CADW Listed Building Database Record For more information about records from Cadw:

philip.hobson@wales.gsi.gov.uk
www.cadw.wales.gov.uk
Plas Carew
Unit 5/7 Cefn Coed
Parc Nantgarw
Cardiff
CF15 7QQ

In compliance with the Welsh Assembly's Government's Welsh Language Scheme, the full textual information contained in the listed building descriptions are currently only available on the portal in English. However, it may be viewed in a version with Welsh labels and headings.

Church of St Mary

Street Name and Number: Mountain Road,
Listed Building Reference: 295
Grade: I
Date Listed: 06/11/1962
Date Amended: 16/10/1995
Co-ordinates: 317637,365161
Locality:
Community: Cilcain
Council: Flintshire
National Park: No

Location
Situated in an oval churchyard close to the centre of the village.

History
Circular and oval churchyards are associated with the early Celtic Church, but the earliest reference to a church on the site is 1291; fragments of carved masonry of this date were found during renovations. Rebuilt at various times ultimately conforming to the Clwydian double nave form with Perpendicular detailing. The C15 hammerbeam roof to the S nave was brought from elsewhere (by tradition from Basingwerk Abbey) at an unknown date. N nave was partially rebuilt in 1746 after having stood derelict following a fire in 1532. The porch gates are of c1720 attributed to Davies and probably brought from Mold church when the Davies gates and screens were partially dismantled mid C19. The church was repaired by Ambrose Poynter 1845. Substantial restoration 1888-9 by John Douglas for W B Buddicom and carried out by his widow following his death.

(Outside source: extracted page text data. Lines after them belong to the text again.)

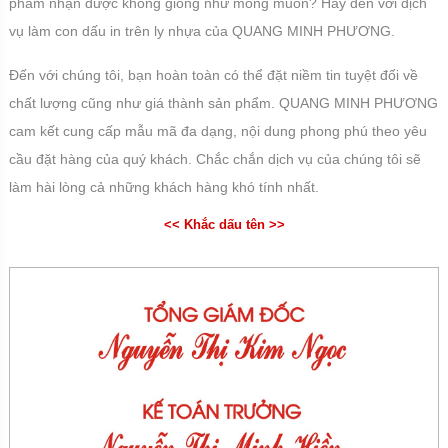
phẩm nhận được không giống như mong muốn? Hãy đến với dịch
vụ làm con dấu in trên ly nhựa của QUANG MINH PHƯƠNG.
Đến với chúng tôi, bạn hoàn toàn có thể đặt niềm tin tuyệt đối về
chất lượng cũng như giá thành sản phẩm. QUANG MINH PHƯƠNG
cam kết cung cấp mẫu mã đa dạng, nội dung phong phú theo yêu
cầu đặt hàng của quý khách. Chắc chắn dịch vụ của chúng tôi sẽ
làm hài lòng cả những khách hàng khó tính nhất.
<< Khắc dấu tên >>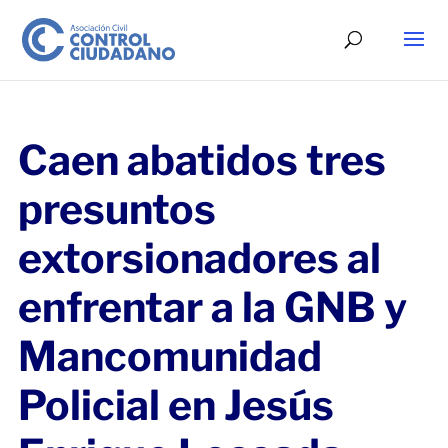
Caen abatidos tres
presuntos
extorsionadores al
enfrentar a la GNB y
Mancomunidad
Policial en Jesús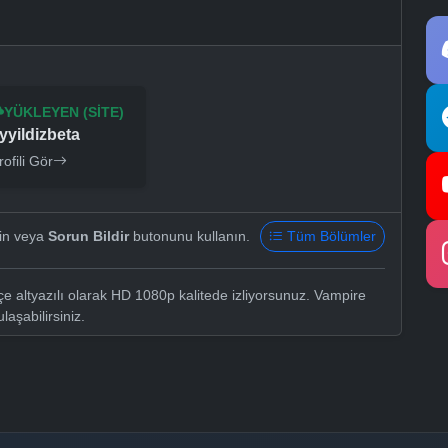
YÜKLEYEN (SITE)
yyildizbeta
rofili Gör
yin veya
Sorun Bildir
butonunu kullanın.
Tüm Bölümler
 altyazılı olarak HD 1080p kalitede izliyorsunuz. Vampire
laşabilirsiniz.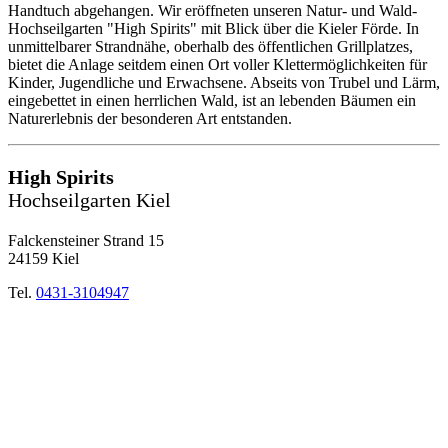
Handtuch abgehangen. Wir eröffneten unseren Natur- und Wald-
Hochseilgarten "High Spirits" mit Blick über die Kieler Förde. In
unmittelbarer Strandnähe, oberhalb des öffentlichen Grillplatzes,
bietet die Anlage seitdem einen Ort voller Klettermöglichkeiten für
Kinder, Jugendliche und Erwachsene. Abseits von Trubel und Lärm,
eingebettet in einen herrlichen Wald, ist an lebenden Bäumen ein
Naturerlebnis der besonderen Art entstanden.
High Spirits
Hochseilgarten Kiel
Falckensteiner Strand 15
24159 Kiel
Tel.
0431-3104947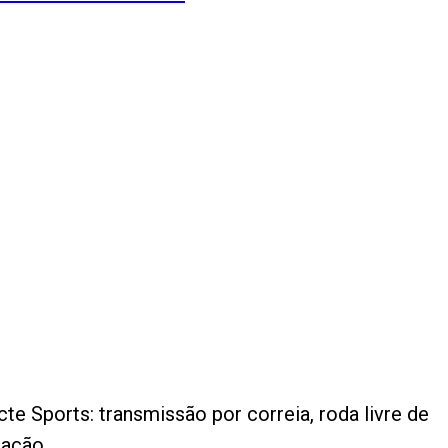
te Sports: transmissão por correia, roda livre de
cação.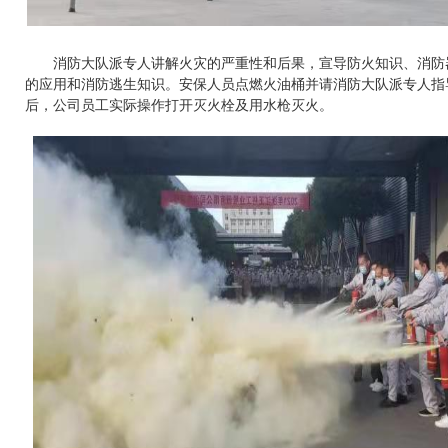
消防大队派专人讲解火灾的严重性和后果，宣导防火知识、消防
的应用和消防逃生知识。安保人员点燃火油桶并请消防大队派专人指
后，公司员工实际操作打开灭火栓及用水枪灭火。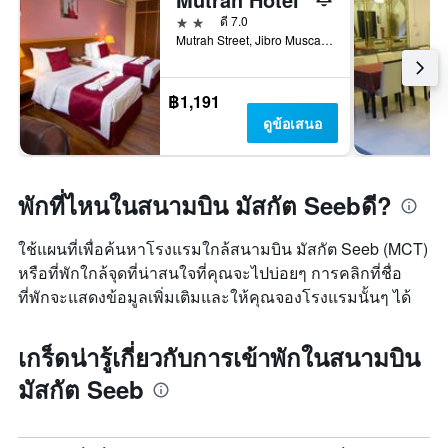
2 ดาว
ดี 7.0
Mutrah Street, Jibro Muscat 1131 OM, มัสกัต, โอมาน
฿1,191
ดูข้อเสนอ
พักที่ไหนในสนามบิน มัสกัต Seebดี?
ใช้แผนที่เพื่อค้นหาโรงแรมใกล้สนามบิน มัสกัต Seeb (MCT)
หรือที่พักใกล้จุดที่น่าสนใจที่คุณจะไปบ่อยๆ การคลิกที่ชื่อ
ที่พักจะแสดงข้อมูลเพิ่มเติมและให้คุณจองโรงแรมนั้นๆ ได้
เกร็ดน่ารู้เกี่ยวกับการเข้าพักในสนามบิน
มัสกัต Seeb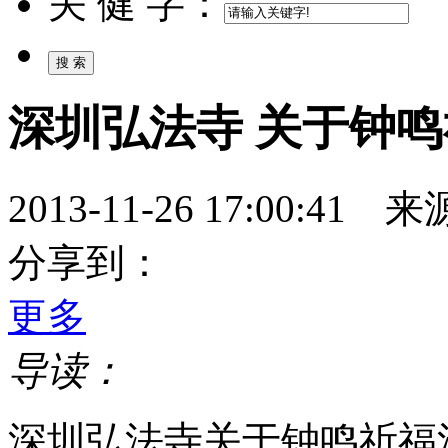
关 健 字：
深圳弘法寺 关于钟
2013-11-26 17:00:
分享到：
更多
导读：
深圳弘法寺关于钟鸣祈福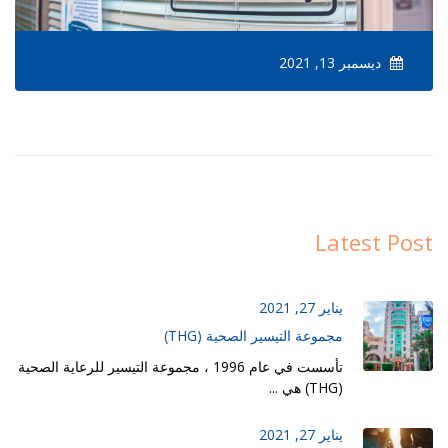
ديسمبر 13, 2021
Latest Post
يناير 27, 2021
مجموعة التيسير الصحية (THG)
تأسست في عام 1996 ، مجموعة التيسير للرعاية الصحية
(THG) هي ...
يناير 27, 2021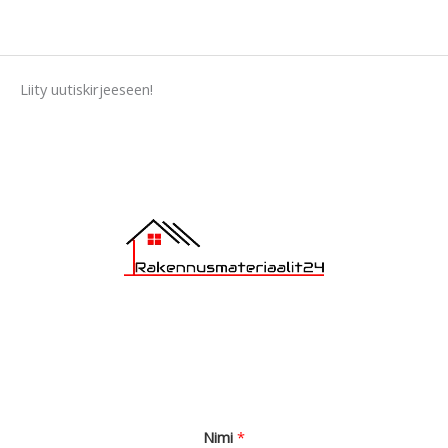
s
s
a
Liity uutiskirjeeseen!
g
e
*
Nimi
*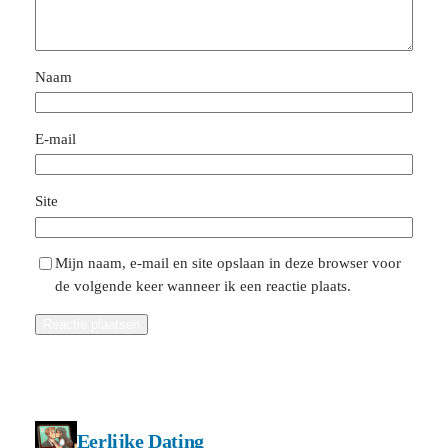
Naam
E-mail
Site
Mijn naam, e-mail en site opslaan in deze browser voor
de volgende keer wanneer ik een reactie plaats.
Eerlijke Dating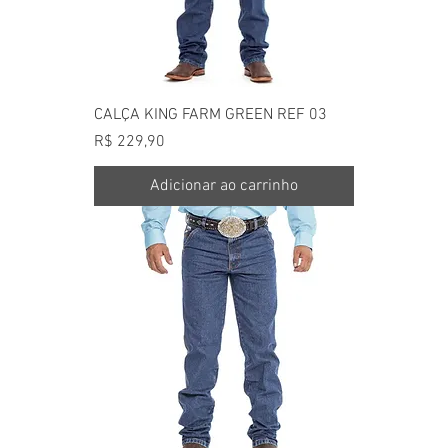
CALÇA KING FARM GREEN REF 03
Preço
R$ 229,90
Adicionar ao carrinho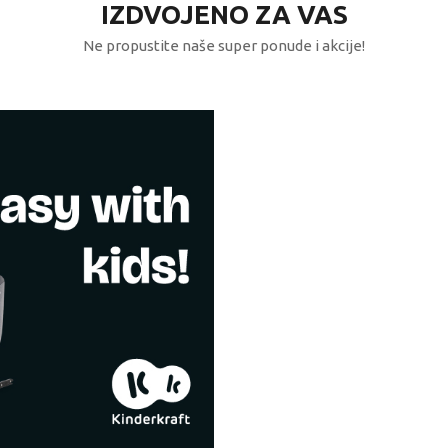
IZDVOJENO ZA VAS
Ne propustite naše super ponude i akcije!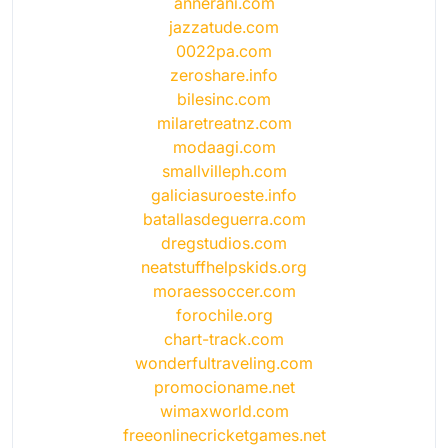
annerani.com
jazzatude.com
0022pa.com
zeroshare.info
bilesinc.com
milaretreatnz.com
modaagi.com
smallvilleph.com
galiciasuroeste.info
batallasdeguerra.com
dregstudios.com
neatstuffhelpskids.org
moraessoccer.com
forochile.org
chart-track.com
wonderfultraveling.com
promocioname.net
wimaxworld.com
freeonlinecricketgames.net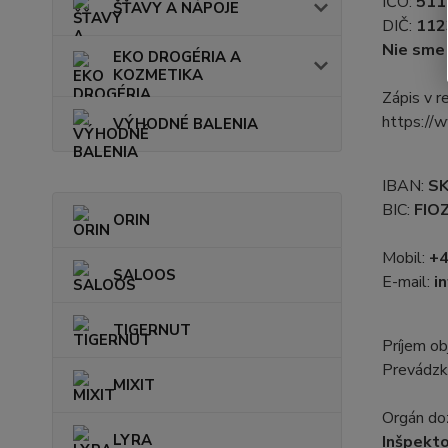
IČO:
511
ŠŤAVY A NÁPOJE
DIČ:
112
Nie sme
EKO DROGÉRIA A
KOZMETIKA
Zápis v re
https://
VÝHODNÉ BALENIA
IBAN:
SK
BIC:
FIO
ORIN
Mobil:
+4
SALOOS
E-mail:
in
TIGERNUT
Príjem o
Prevádzk
MIXIT
Orgán do
LYRA
Inšpekto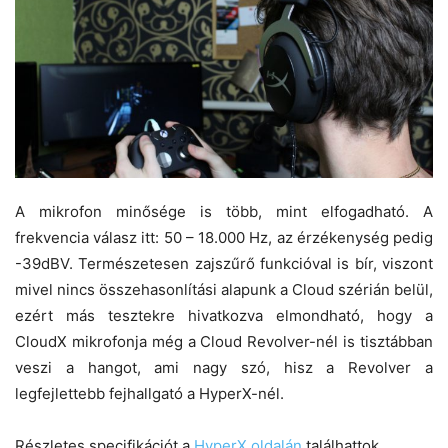
A mikrofon minősége is több, mint elfogadható. A
frekvencia válasz itt: 50 – 18.000 Hz, az érzékenység pedig
-39dBV. Természetesen zajszűrő funkcióval is bír, viszont
mivel nincs összehasonlítási alapunk a Cloud szérián belül,
ezért más tesztekre hivatkozva elmondható, hogy a
CloudX mikrofonja még a Cloud Revolver-nél is tisztábban
veszi a hangot, ami nagy szó, hisz a Revolver a
legfejlettebb fejhallgató a HyperX-nél.
Részletes specifikációt a
HyperX oldalán
találhattok.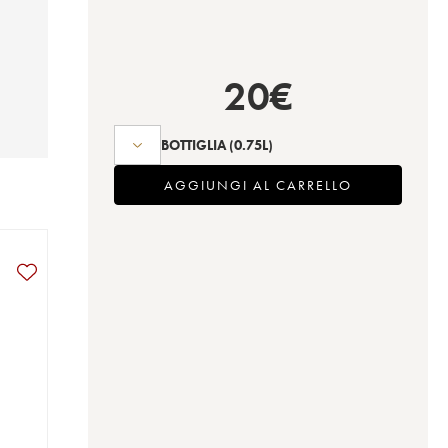
20
€
BOTTIGLIA
(0.75L)
AGGIUNGI AL CARRELLO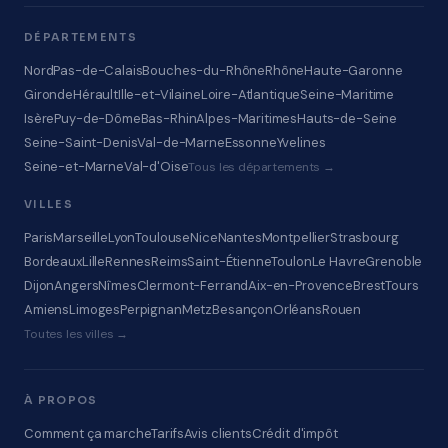
DÉPARTEMENTS
Nord
Pas-de-Calais
Bouches-du-Rhône
Rhône
Haute-Garonne
Gironde
Hérault
Ille-et-Vilaine
Loire-Atlantique
Seine-Maritime
Isère
Puy-de-Dôme
Bas-Rhin
Alpes-Maritimes
Hauts-de-Seine
Seine-Saint-Denis
Val-de-Marne
Essonne
Yvelines
Seine-et-Marne
Val-d'Oise
Tous les départements →
VILLES
Paris
Marseille
Lyon
Toulouse
Nice
Nantes
Montpellier
Strasbourg
Bordeaux
Lille
Rennes
Reims
Saint-Étienne
Toulon
Le Havre
Grenoble
Dijon
Angers
Nîmes
Clermont-Ferrand
Aix-en-Provence
Brest
Tours
Amiens
Limoges
Perpignan
Metz
Besançon
Orléans
Rouen
Toutes les villes →
À PROPOS
Comment ça marche
Tarifs
Avis clients
Crédit d'impôt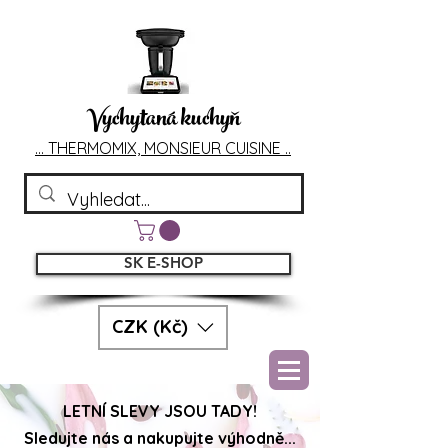
Vychytaná kuchyň
... T
HERMOMIX, MONSIEU
R CUIS
INE ..
SK E-SHOP
CZK (Kč)
LETNÍ SLEVY JSOU TADY!
Sledujte nás a nakupujte výhodně...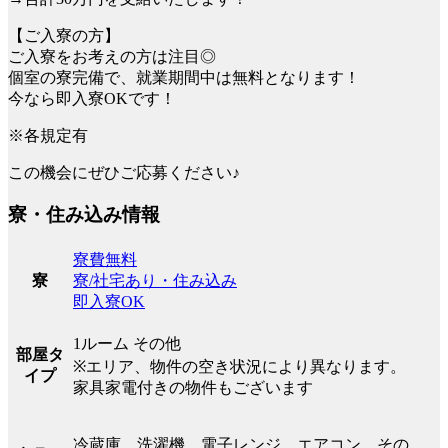
【ご入寮の方】
ご入寮をお考えの方は注目◎
個室の寮完備で、就業期間中は無料となります！
今なら即入寮OKです！
※各規定有
この機会にぜひご応募ください♪
寮・住み込み情報
寮費無料
寮/社宅あり・住み込み
寮
即入寮OK
1ルーム その他
部屋タ
※エリア、物件の空き状況により異なります。
イプ
家具家電付きの物件もございます
冷蔵庫 洗濯機 電子レンジ エアコン その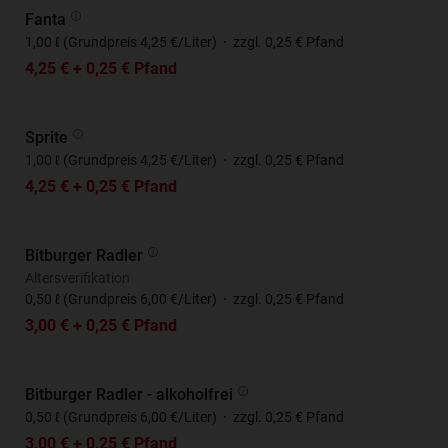
Fanta
1,00 ℓ (Grundpreis 4,25 €/Liter)
·
zzgl. 0,25 € Pfand
4,25 € + 0,25 € Pfand
Sprite
1,00 ℓ (Grundpreis 4,25 €/Liter)
·
zzgl. 0,25 € Pfand
4,25 € + 0,25 € Pfand
Bitburger Radler
Altersverifikation
0,50 ℓ (Grundpreis 6,00 €/Liter)
·
zzgl. 0,25 € Pfand
3,00 € + 0,25 € Pfand
Bitburger Radler - alkoholfrei
0,50 ℓ (Grundpreis 6,00 €/Liter)
·
zzgl. 0,25 € Pfand
3,00 € + 0,25 € Pfand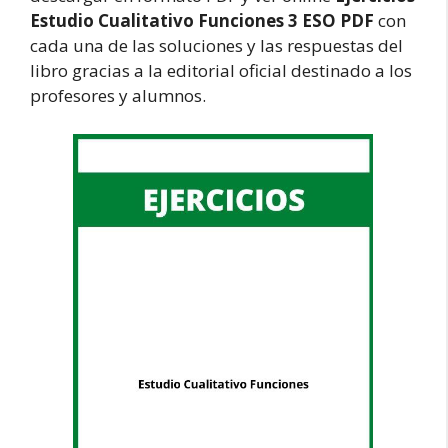
Estudio Cualitativo Funciones 3 ESO PDF
con
cada una de las soluciones y las respuestas del
libro gracias a la editorial oficial destinado a los
profesores y alumnos.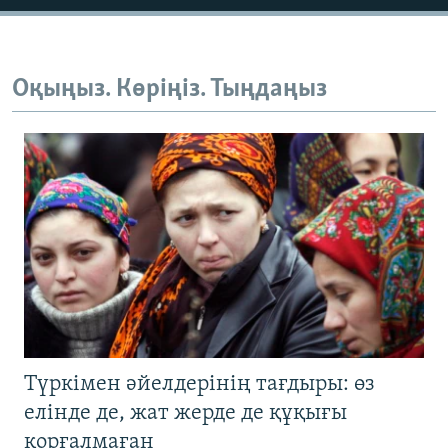
Оқыңыз. Көріңіз. Тыңдаңыз
Түркімен әйелдерінің тағдыры: өз
елінде де, жат жерде де құқығы
қорғалмаған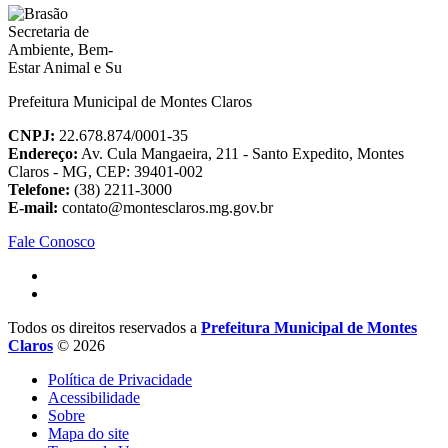
Prefeitura Municipal de Montes Claros
CNPJ:
22.678.874/0001-35
Endereço:
Av. Cula Mangaeira, 211 - Santo Expedito, Montes
Claros - MG, CEP: 39401-002
Telefone:
(38) 2211-3000
E-mail:
contato@montesclaros.mg.gov.br
Fale Conosco
Todos os direitos reservados a
Prefeitura Municipal de Montes
Claros
© 2026
Política de Privacidade
Acessibilidade
Sobre
Mapa do site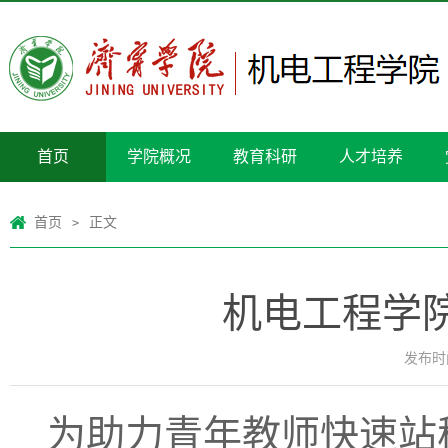
首页
学院概况
教育科研
人才培养
首页
正文
>
机电工程学
发布时间
为助力青年教师快速站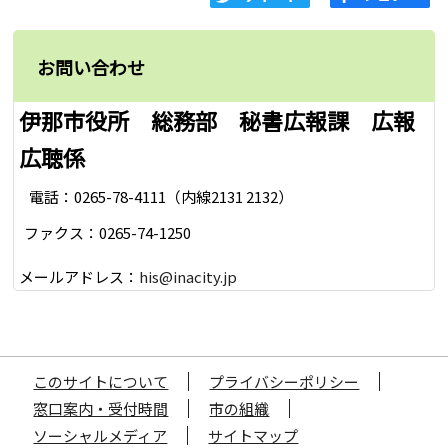
お問い合わせ
伊那市役所 総務部 秘書広報課 広報
広聴係
電話：0265-78-4111（内線2131 2132）
ファクス：0265-74-1250
メールアドレス：
his@inacity.jp
このサイトについて
プライバシーポリシー
窓口案内・受付時間
市の組織
ソーシャルメディア
サイトマップ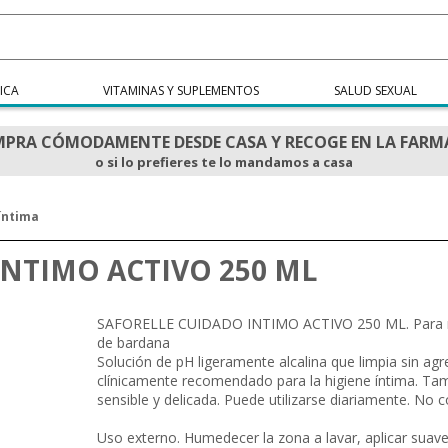
ICA
VITAMINAS Y SUPLEMENTOS
SALUD SEXUAL
PRA CÓMODAMENTE DESDE CASA Y RECOGE EN LA FARM
o si lo prefieres te lo mandamos a casa
íntima
INTIMO ACTIVO 250 ML
SAFORELLE CUIDADO INTIMO ACTIVO 250 ML. Para muc
de bardana
Solución de pH ligeramente alcalina que limpia sin agred
clínicamente recomendado para la higiene íntima. Tam
sensible y delicada. Puede utilizarse diariamente. No 
Uso externo. Humedecer la zona a lavar, aplicar sua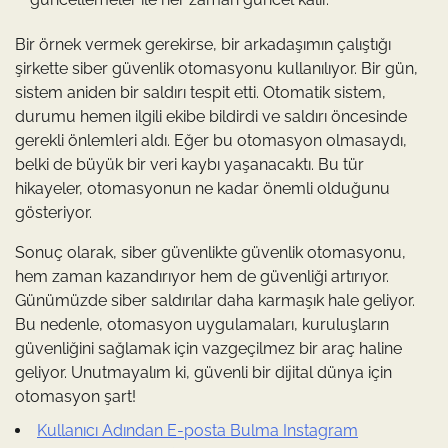
Bir örnek vermek gerekirse, bir arkadaşımın çalıştığı
şirkette siber güvenlik otomasyonu kullanılıyor. Bir gün,
sistem aniden bir saldırı tespit etti. Otomatik sistem,
durumu hemen ilgili ekibe bildirdi ve saldırı öncesinde
gerekli önlemleri aldı. Eğer bu otomasyon olmasaydı,
belki de büyük bir veri kaybı yaşanacaktı. Bu tür
hikayeler, otomasyonun ne kadar önemli olduğunu
gösteriyor.
Sonuç olarak, siber güvenlikte güvenlik otomasyonu,
hem zaman kazandırıyor hem de güvenliği artırıyor.
Günümüzde siber saldırılar daha karmaşık hale geliyor.
Bu nedenle, otomasyon uygulamaları, kuruluşların
güvenliğini sağlamak için vazgeçilmez bir araç haline
geliyor. Unutmayalım ki, güvenli bir dijital dünya için
otomasyon şart!
Kullanıcı Adından E-posta Bulma Instagram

Works to the roof were carried out 1935-7 by F H Crossley.

Interior
The central division is formed by an arcade apparently cut through an existing wall and now filled with screens dating from the Douglas refit. S nave without architectural chancel division has a C15 roof consisting of alternating arch bracing and hammerbeam trusses which bear static angels carrying shields with emblems of the passion, other carvings of figures, beasts and grotesques. The roof is of very high quality, boldly carved and well- finished. Its structure does not relate to the nave arcade and its scale suggests it should be at a greater height. Condition suggests it has not suffered exposure to the weather. At the E end there is a simple wagon roof. Furnishings are by Douglas though some C17 work is incorporated in the choir furnishings and a bench to the rear has reset brass plates from family pews. On the west wall are boards with the creed, Lords prayer and commandments in Welsh. One is signed `Robert Jones' and dated 1809. Organ at NE end of S nave by Rushworth & Dreaper. Stained glass in the E window is reset and restored C16 work with a central crucifixion with the Virgin and St John, SS George and Peter in the outer lights. Monuments include E wall S, Mostyn family by T Wynne 1731: broken pediment with winged putti and drapery above and urns on each side. E wall W Thomas Mostyn Edwards d 1832 by Reeves & Son of Bath: Neo-classical with Greek detailing; reset in reveal of window in S wall to Edward Eyton, d 1718 with putti, heraldic motifs etc.; on the S wall a plaque commemorating the restoration of the church in 1888 dedicated to William Baile Buddicum by his widow.

Exterior
Limestone rubble with roughly squared quoins, some work in red sandstone. Slate roof with red ridge tiles. Double nave with offset W tower with upper stage and stepped buttresses of late C19, S porch of same date which is fitted with a pair of very fine C18 gates. The naves are of different builds; the E end presents 2 gables, the N nave is lower and contains an offset 3-light Perpendicular window, the S nave has a taller 5-light Perpendicular window. S wall has square headed windows of the late C19 restoration, there is a blocked entrance with a cambered sandstone head, the masonry shows obvious signs of alteration and rebuilding. N side has chimney to vestry, 2 round headed windows with largely original glass of 1764 and a round headed door of the same date.

Reason for Listing
Listed Grade I as an especially important medieval parish church of the Clwydian double nave type with an exceptionally fine C15 hammerbeam roof.

References
D R Thomas, History of the Diocese of St Asaph, Vol II, pp367-9; E Hubbard, Clwyd, 1986, p337.